■ **REQUIRED ACTION**
The material below holds pictures, which are to be left out; copy exactly the lines from the one with "-f FORMAT：指定したFORMATで結果を表示" through the one with "évitées de justesse, ajustements".

■ **RECORDS SHOWN**
********
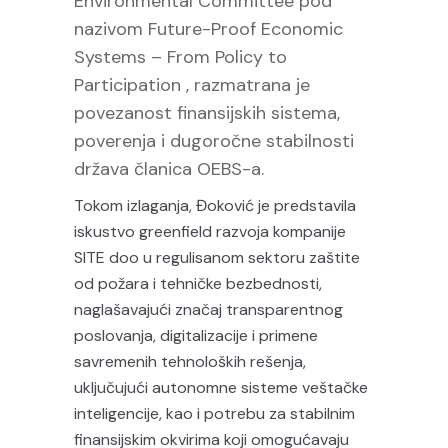
Environmental Committee pod
nazivom Future-Proof Economic
Systems – From Policy to
Participation , razmatrana je
povezanost finansijskih sistema,
poverenja i dugoročne stabilnosti
država članica OEBS-a.
Tokom izlaganja, Đoković je predstavila
iskustvo greenfield razvoja kompanije
SITE doo u regulisanom sektoru zaštite
od požara i tehničke bezbednosti,
naglašavajući značaj transparentnog
poslovanja, digitalizacije i primene
savremenih tehnoloških rešenja,
uključujući autonomne sisteme veštačke
inteligencije, kao i potrebu za stabilnim
finansijskim okvirima koji omogućavaju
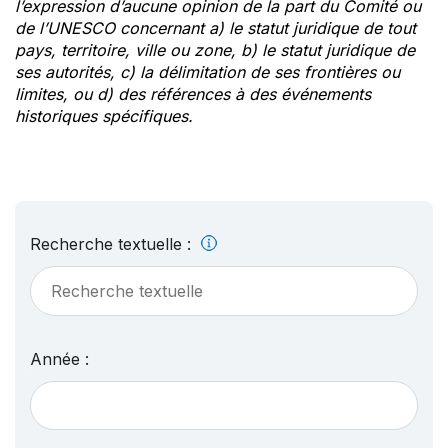
l’expression d’aucune opinion de la part du Comité ou
de l’UNESCO concernant a) le statut juridique de tout
pays, territoire, ville ou zone, b) le statut juridique de
ses autorités, c) la délimitation de ses frontières ou
limites, ou d) des références à des événements
historiques spécifiques.
Recherche textuelle :
Année :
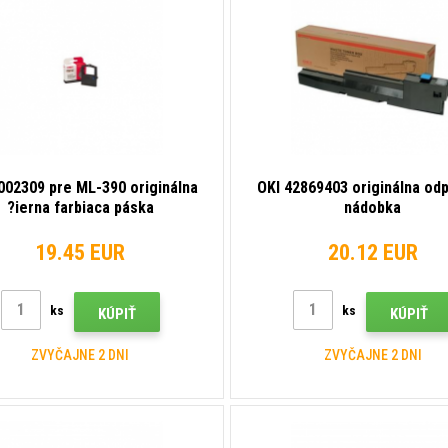
002309 pre ML-390 originálna
OKI 42869403 originálna od
?ierna farbiaca páska
nádobka
19.45 EUR
20.12 EUR
ks
ks
KÚPIŤ
KÚPIŤ
ZVYČAJNE 2 DNI
ZVYČAJNE 2 DNI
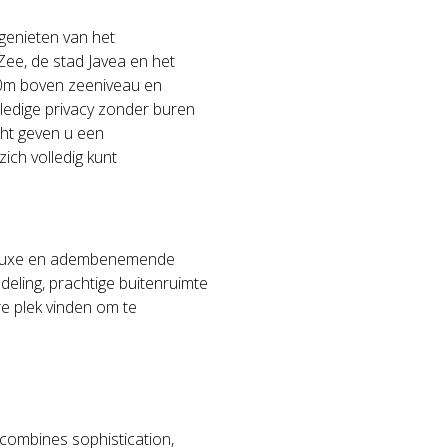
u genieten van het
ee, de stad Javea en het
250m boven zeeniveau en
edige privacy zonder buren
cht geven u een
ich volledig kunt
t, luxe en adembenemende
deling, prachtige buitenruimte
re plek vinden om te
at combines sophistication,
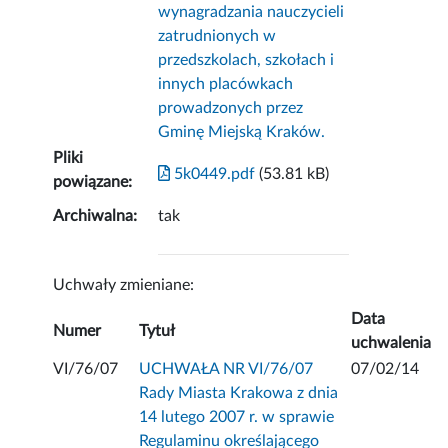
wynagradzania nauczycieli
zatrudnionych w
przedszkolach, szkołach i
innych placówkach
prowadzonych przez
Gminę Miejską Kraków.
Pliki
5k0449.pdf
(53.81 kB)
powiązane:
Archiwalna:
tak
Uchwały zmieniane:
Data
Numer
Tytuł
uchwalenia
VI/76/07
UCHWAŁA NR VI/76/07
07/02/14
Rady Miasta Krakowa z dnia
14 lutego 2007 r. w sprawie
Regulaminu określającego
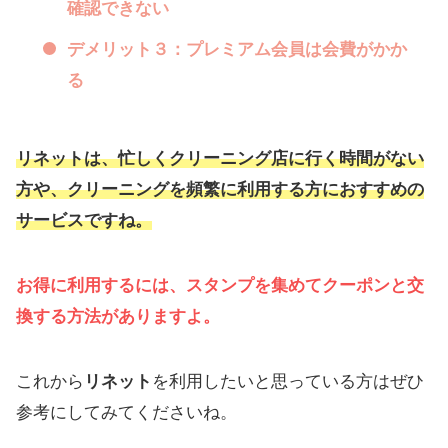
確認できない
デメリット３：プレミアム会員は会費がかか
る
リネット
は、忙しくクリーニング店に行く時間がない
方や、クリーニングを頻繁に利用する方におすすめの
サービスですね。
お得に利用するには、スタンプを集めてクーポンと交
換する方法がありますよ。
これから
リネット
を利用したいと思っている方はぜひ
参考にしてみてくださいね。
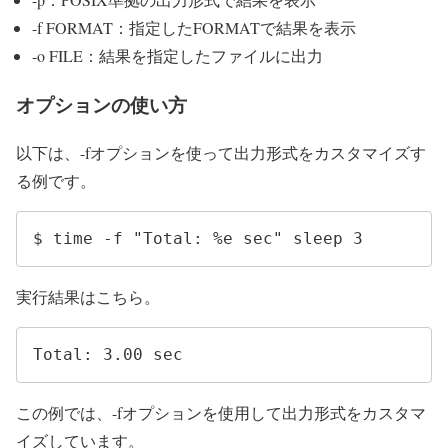
-f FORMAT：指定したFORMATで結果を表示
-o FILE：結果を指定したファイルに出力
オプションの使い方
以下は、-fオプションを使って出力形式をカスタマイズす
る例です。
$ time -f "Total: %e sec" sleep 3
実行結果はこちら。
Total: 3.00 sec
この例では、-fオプションを使用して出力形式をカスタマ
イズしています。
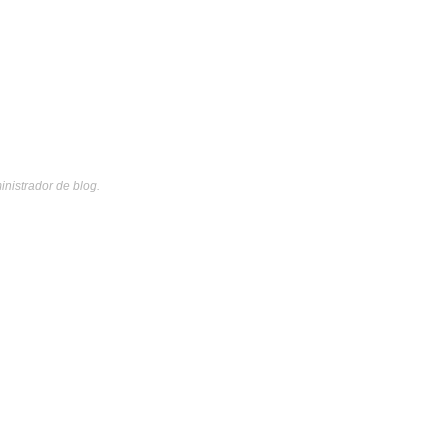
inistrador de blog.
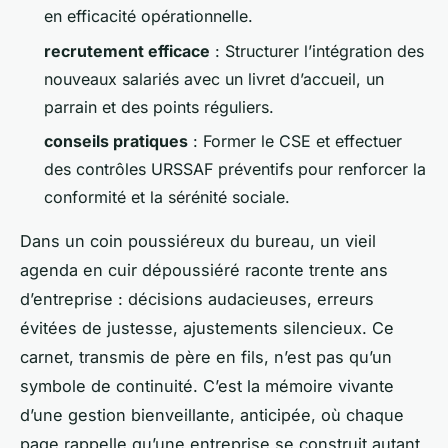
en efficacité opérationnelle.
recrutement efficace
: Structurer l’intégration des
nouveaux salariés avec un livret d’accueil, un
parrain et des points réguliers.
conseils pratiques
: Former le CSE et effectuer
des contrôles URSSAF préventifs pour renforcer la
conformité et la sérénité sociale.
Dans un coin poussiéreux du bureau, un vieil
agenda en cuir dépoussiéré raconte trente ans
d’entreprise : décisions audacieuses, erreurs
évitées de justesse, ajustements silencieux. Ce
carnet, transmis de père en fils, n’est pas qu’un
symbole de continuité. C’est la mémoire vivante
d’une gestion bienveillante, anticipée, où chaque
page rappelle qu’une entreprise se construit autant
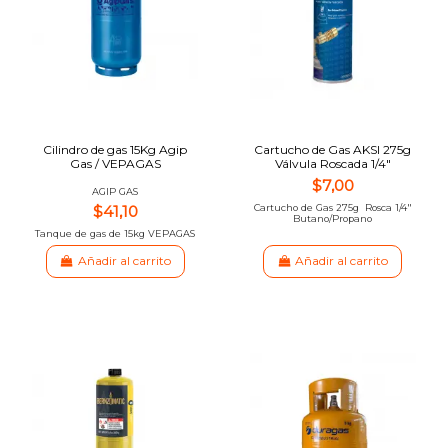
Cilindro de gas 15Kg Agip
Cartucho de Gas AKSI 275g
Gas / VEPAGAS
Válvula Roscada 1/4"
$7,00
AGIP GAS
$41,10
Cartucho de Gas 275g Rosca 1/4"
Butano/Propano
Tanque de gas de 15kg VEPAGAS
Añadir al carrito
Añadir al carrito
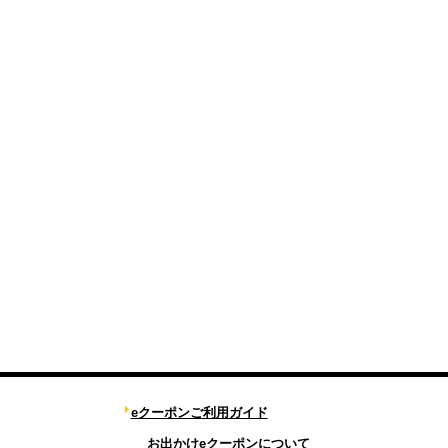
eクーポンご利用ガイド
お出かけeクーポンについて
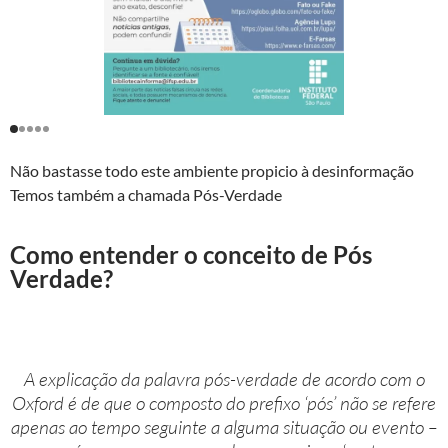
Não bastasse todo este ambiente propicio à desinformação
Temos também a chamada Pós-Verdade
Como entender o conceito de Pós
Verdade?
A explicação da palavra pós-verdade de acordo com o
Oxford é de que o composto do prefixo ‘pós’ não se refere
apenas ao tempo seguinte a alguma situação ou evento –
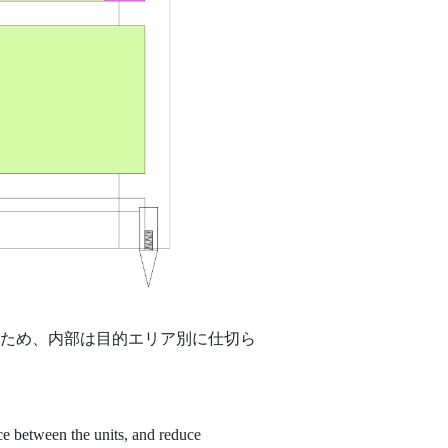
ため、内部は目的エリア別に仕切ら
nce between the units, and reduce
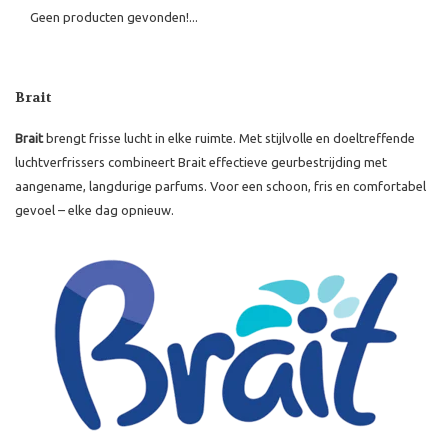
Geen producten gevonden!...
Brait
Brait
brengt frisse lucht in elke ruimte. Met stijlvolle en doeltreffende
luchtverfrissers combineert Brait effectieve geurbestrijding met
aangename, langdurige parfums. Voor een schoon, fris en comfortabel
gevoel – elke dag opnieuw.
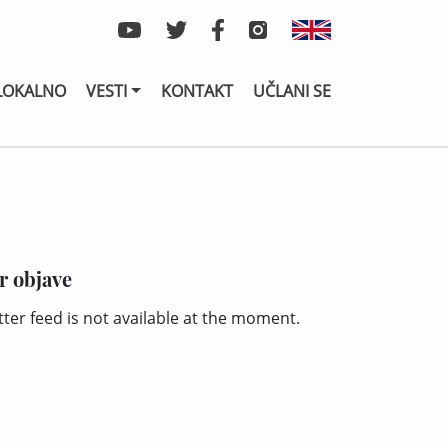
LOKALNO
VESTI
KONTAKT
UČLANI SE
r objave
tter feed is not available at the moment.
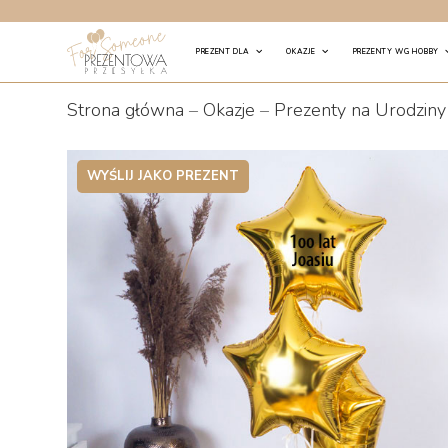
Skip
to
PREZENT DLA
OKAZJE
PREZENTY WG HOBBY
content
Strona główna
–
Okazje
–
Prezenty na Urodziny
WYŚLIJ JAKO PREZENT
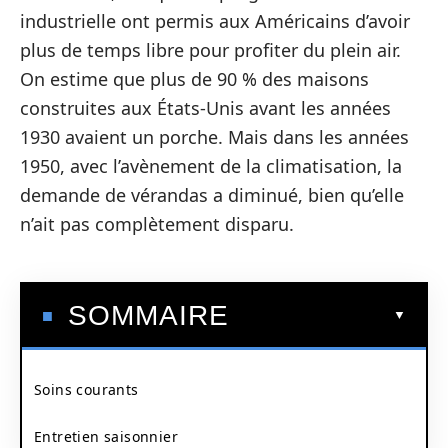
industrielle ont permis aux Américains d’avoir
plus de temps libre pour profiter du plein air.
On estime que plus de 90 % des maisons
construites aux États-Unis avant les années
1930 avaient un porche. Mais dans les années
1950, avec l’avènement de la climatisation, la
demande de vérandas a diminué, bien qu’elle
n’ait pas complètement disparu.
SOMMAIRE
Soins courants
Entretien saisonnier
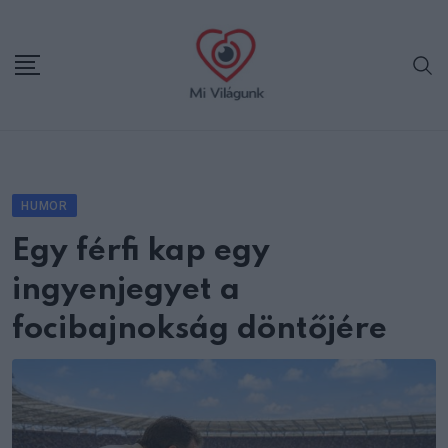
Skip
to
content
HUMOR
Egy férfi kap egy
ingyenjegyet a
focibajnokság döntőjére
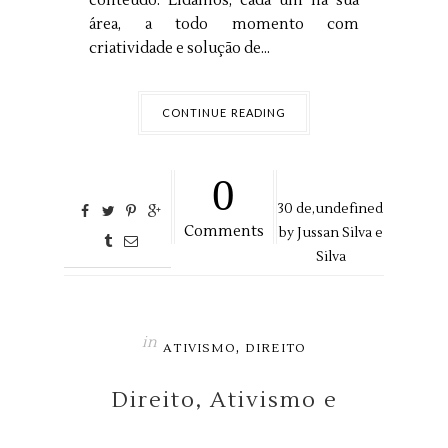
conteúdo. Lidamos, cada um na sua
área, a todo momento com
criatividade e solução de...
CONTINUE READING
0
30
de,
undefined
Comments
by
Jussan Silva e
Silva
in
,
ATIVISMO
DIREITO
Direito, Ativismo e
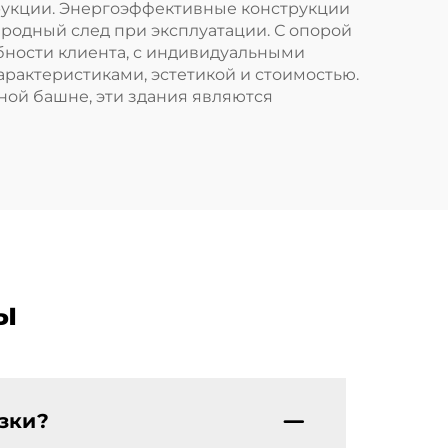
трукции. Энергоэффективные конструкции
родный след при эксплуатации. С опорой
бности клиента, с индивидуальными
рактеристиками, эстетикой и стоимостью.
ной башне, эти здания являются
ы
зки?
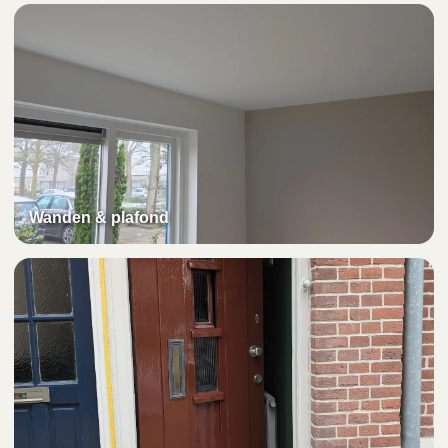
Wanden & plafond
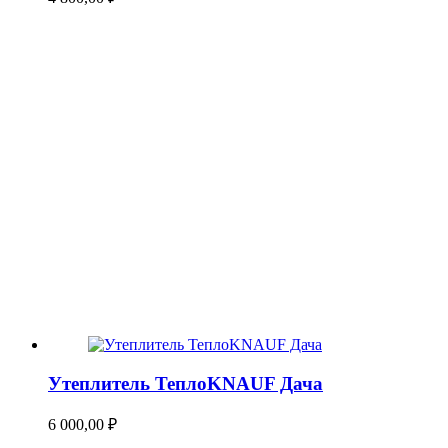
Утеплитель ТеплоKNAUF Дача
6 000,00
₽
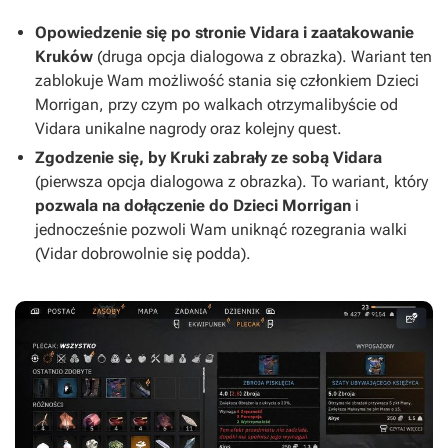
Opowiedzenie się po stronie Vidara i zaatakowanie
Kruków
(druga opcja dialogowa z obrazka). Wariant ten
zablokuje Wam możliwość stania się członkiem Dzieci
Morrigan, przy czym po walkach otrzymalibyście od
Vidara unikalne nagrody oraz kolejny quest.
Zgodzenie się, by Kruki zabrały ze sobą Vidara
(pierwsza opcja dialogowa z obrazka). To wariant, który
pozwala na dołączenie do Dzieci Morrigan
i
jednocześnie pozwoli Wam uniknąć rozegrania walki
(Vidar dobrowolnie się podda).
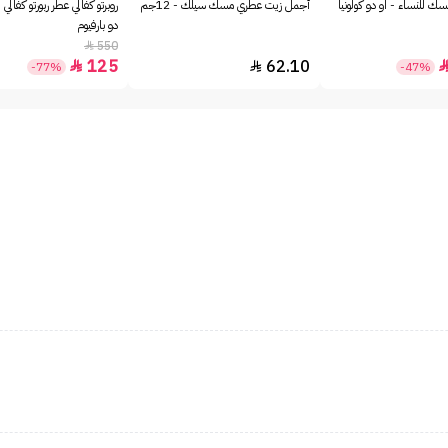
ك للنساء - او دو كولونيا
أجمل زيت عطري مسك سيلك - 12جم
روبرتو كفالي عطر ربورتو كفالي 
دو بارفيوم
550

125
62.10


-77%
-47%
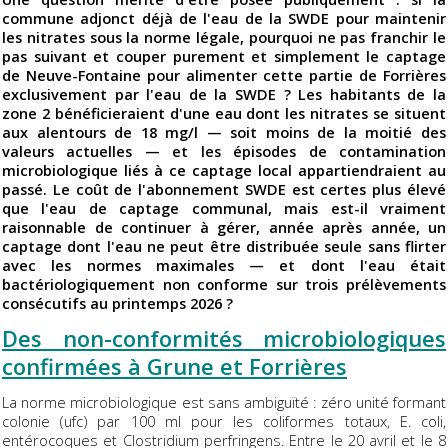
commune adjonct déjà de l'eau de la SWDE pour maintenir
les nitrates sous la norme légale, pourquoi ne pas franchir le
pas suivant et couper purement et simplement le captage
de Neuve-Fontaine pour alimenter cette partie de Forrières
exclusivement par l'eau de la SWDE ? Les habitants de la
zone 2 bénéficieraient d'une eau dont les nitrates se situent
aux alentours de 18 mg/l — soit moins de la moitié des
valeurs actuelles — et les épisodes de contamination
microbiologique liés à ce captage local appartiendraient au
passé. Le coût de l'abonnement SWDE est certes plus élevé
que l'eau de captage communal, mais est-il vraiment
raisonnable de continuer à gérer, année après année, un
captage dont l'eau ne peut être distribuée seule sans flirter
avec les normes maximales — et dont l'eau était
bactériologiquement non conforme sur trois prélèvements
consécutifs au printemps 2026 ?
Des non-conformités microbiologiques
confirmées à Grune et Forrières
La norme microbiologique est sans ambiguïté : zéro unité formant
colonie (ufc) par 100 ml pour les coliformes totaux, E. coli,
entérocoques et Clostridium perfringens. Entre le 20 avril et le 8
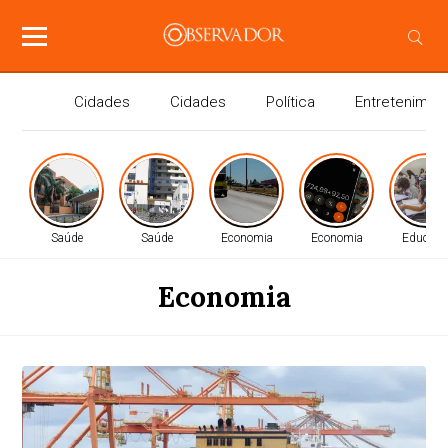
Cidades
Cidades
Política
Entretenimen
Saúde
Saúde
Economia
Economia
Educaçã
Economia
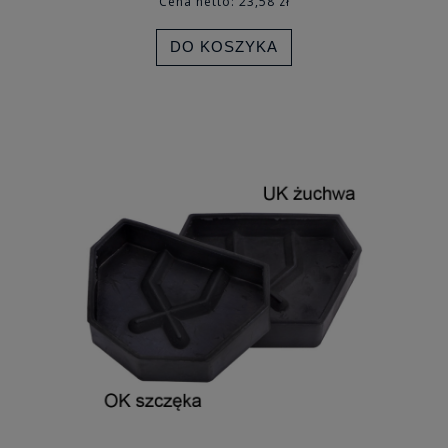
Cena netto:
23,58 zł
DO KOSZYKA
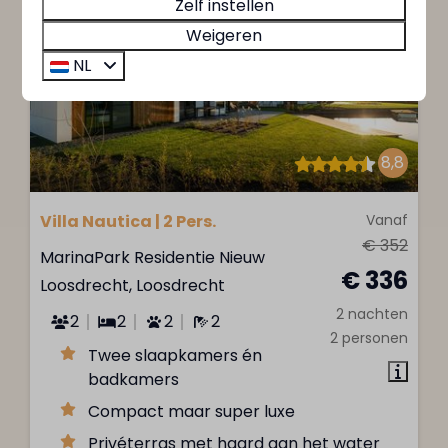
Zelf instellen
Weigeren
NL
8,8
Villa Nautica | 2 Pers.
Vanaf
€ 352
MarinaPark Residentie Nieuw
€ 336
Loosdrecht, Loosdrecht
2 nachten
2
2
2
2
2 personen
Twee slaapkamers én
badkamers
Compact maar super luxe
Privéterras met haard aan het water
********
■ **SOLUTION FOR THIS PROBLEM**
-f FORMAT：指定したFORMATで結果を表示
-o FILE：結果を指定したファイルに出力
オプションの使い方
以下は、-fオプションを使って出力形式をカスタマイズす
る例です。
$ time -f "Total: %e sec" sleep 3
実行結果はこちら。
Total: 3.00 sec
この例では、-fオプションを使用して出力形式をカスタマ
イズしています。
inistrador de blog.
en efficacité opérationnelle.
recrutement efficace
: Structurer l’intégration des
nouveaux salariés avec un livret d’accueil, un
parrain et des points réguliers.
conseils pratiques
: Former le CSE et effectuer
des contrôles URSSAF préventifs pour renforcer la
conformité et la sérénité sociale.
Dans un coin poussiéreux du bureau, un vieil
agenda en cuir dépoussiéré raconte trente ans
d’entreprise : décisions audacieuses, erreurs
évitées de justesse, ajustements silencieux. Ce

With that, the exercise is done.